◆ What this task involves
Print, word for word, the opening line of the data below and every line after it through the line that contains "неповнолітніми особами існує", but not the pictures.

(Extracted page text data)

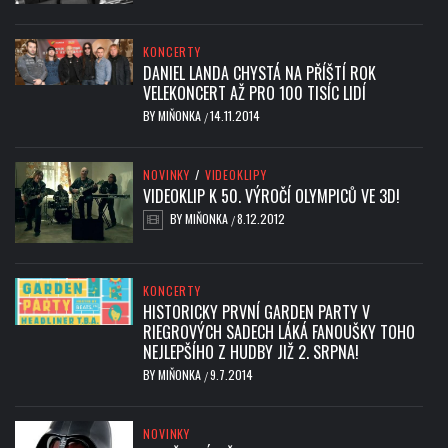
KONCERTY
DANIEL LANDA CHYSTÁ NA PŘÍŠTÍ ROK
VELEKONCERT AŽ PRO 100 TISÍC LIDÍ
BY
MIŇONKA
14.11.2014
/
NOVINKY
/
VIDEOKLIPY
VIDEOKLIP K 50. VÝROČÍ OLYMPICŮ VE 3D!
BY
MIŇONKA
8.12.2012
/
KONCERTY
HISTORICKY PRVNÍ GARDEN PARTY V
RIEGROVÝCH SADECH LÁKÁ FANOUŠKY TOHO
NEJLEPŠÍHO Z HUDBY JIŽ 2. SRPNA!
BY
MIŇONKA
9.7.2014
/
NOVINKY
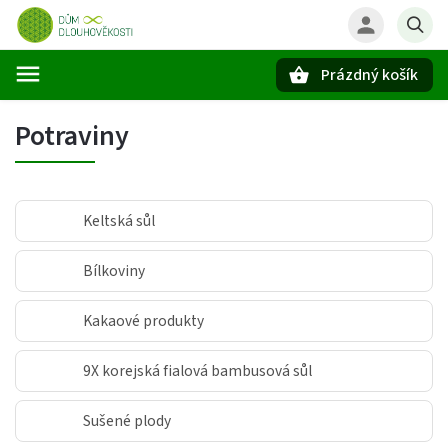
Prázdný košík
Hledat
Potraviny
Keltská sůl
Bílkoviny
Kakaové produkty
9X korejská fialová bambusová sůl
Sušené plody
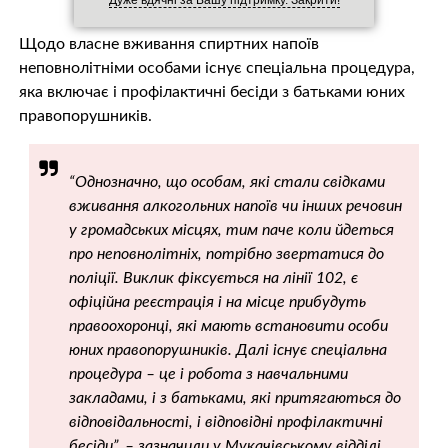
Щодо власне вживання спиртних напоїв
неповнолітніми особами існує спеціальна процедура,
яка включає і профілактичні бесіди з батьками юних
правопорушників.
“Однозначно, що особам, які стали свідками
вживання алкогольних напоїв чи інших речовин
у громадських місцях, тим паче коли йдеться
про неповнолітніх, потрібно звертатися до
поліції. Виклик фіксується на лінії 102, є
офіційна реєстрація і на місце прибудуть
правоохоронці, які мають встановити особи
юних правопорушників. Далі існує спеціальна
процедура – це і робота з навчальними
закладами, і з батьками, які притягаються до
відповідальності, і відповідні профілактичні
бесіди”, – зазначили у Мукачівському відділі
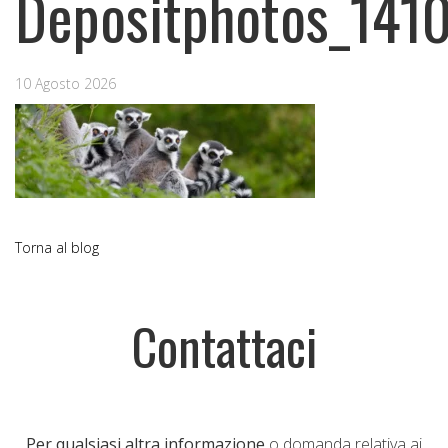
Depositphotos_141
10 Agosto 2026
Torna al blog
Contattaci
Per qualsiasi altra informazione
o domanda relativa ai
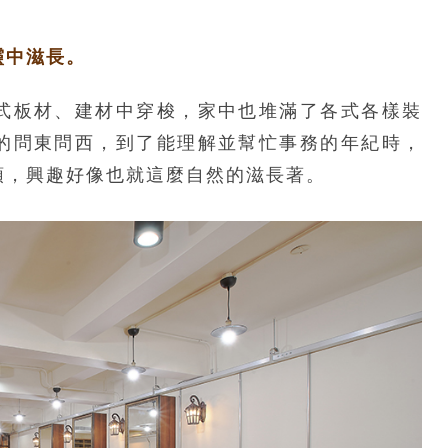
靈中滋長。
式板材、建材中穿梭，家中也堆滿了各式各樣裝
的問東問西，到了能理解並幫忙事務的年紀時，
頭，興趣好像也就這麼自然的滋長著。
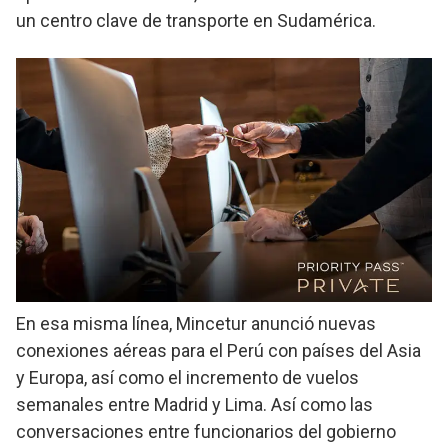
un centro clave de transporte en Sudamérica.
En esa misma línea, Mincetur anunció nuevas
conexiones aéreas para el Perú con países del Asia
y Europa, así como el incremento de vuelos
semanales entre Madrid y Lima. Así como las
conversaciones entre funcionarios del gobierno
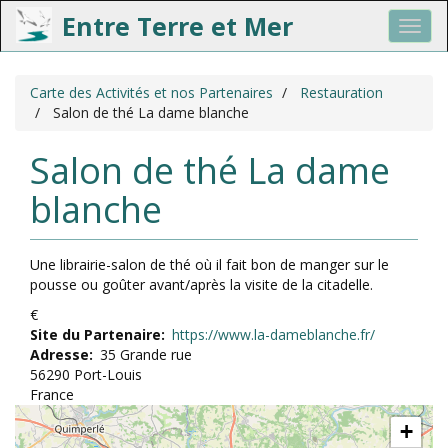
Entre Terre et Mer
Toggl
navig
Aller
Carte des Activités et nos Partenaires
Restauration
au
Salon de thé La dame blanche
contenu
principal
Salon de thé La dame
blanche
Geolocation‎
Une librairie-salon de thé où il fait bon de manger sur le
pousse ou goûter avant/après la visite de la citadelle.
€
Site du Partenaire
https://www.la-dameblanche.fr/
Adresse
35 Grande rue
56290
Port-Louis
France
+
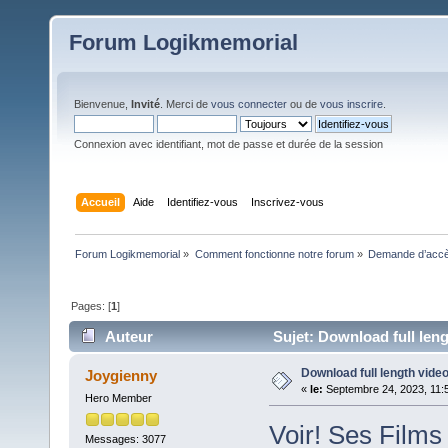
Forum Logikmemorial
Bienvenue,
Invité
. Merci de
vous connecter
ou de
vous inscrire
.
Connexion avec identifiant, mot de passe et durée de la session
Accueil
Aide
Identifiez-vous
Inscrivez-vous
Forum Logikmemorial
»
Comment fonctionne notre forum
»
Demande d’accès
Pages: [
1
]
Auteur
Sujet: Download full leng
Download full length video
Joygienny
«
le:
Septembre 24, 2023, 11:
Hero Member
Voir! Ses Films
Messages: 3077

◆ Task answer
KONCERTY
DANIEL LANDA CHYSTÁ NA PŘÍŠTÍ ROK
VELEKONCERT AŽ PRO 100 TISÍC LIDÍ
BY
MIŇONKA
14.11.2014
/
NOVINKY
/
VIDEOKLIPY
VIDEOKLIP K 50. VÝROČÍ OLYMPICŮ VE 3D!
BY
MIŇONKA
8.12.2012
/
KONCERTY
HISTORICKY PRVNÍ GARDEN PARTY V
RIEGROVÝCH SADECH LÁKÁ FANOUŠKY TOHO
NEJLEPŠÍHO Z HUDBY JIŽ 2. SRPNA!
BY
MIŇONKA
9.7.2014
/
NOVINKY
Prázdný košík
Hledat
Potraviny
Keltská sůl
Bílkoviny
Kakaové produkty
9X korejská fialová bambusová sůl
Sušené plody
Щодо власне вживання спиртних напоїв
неповнолітніми особами існує спеціальна процедура,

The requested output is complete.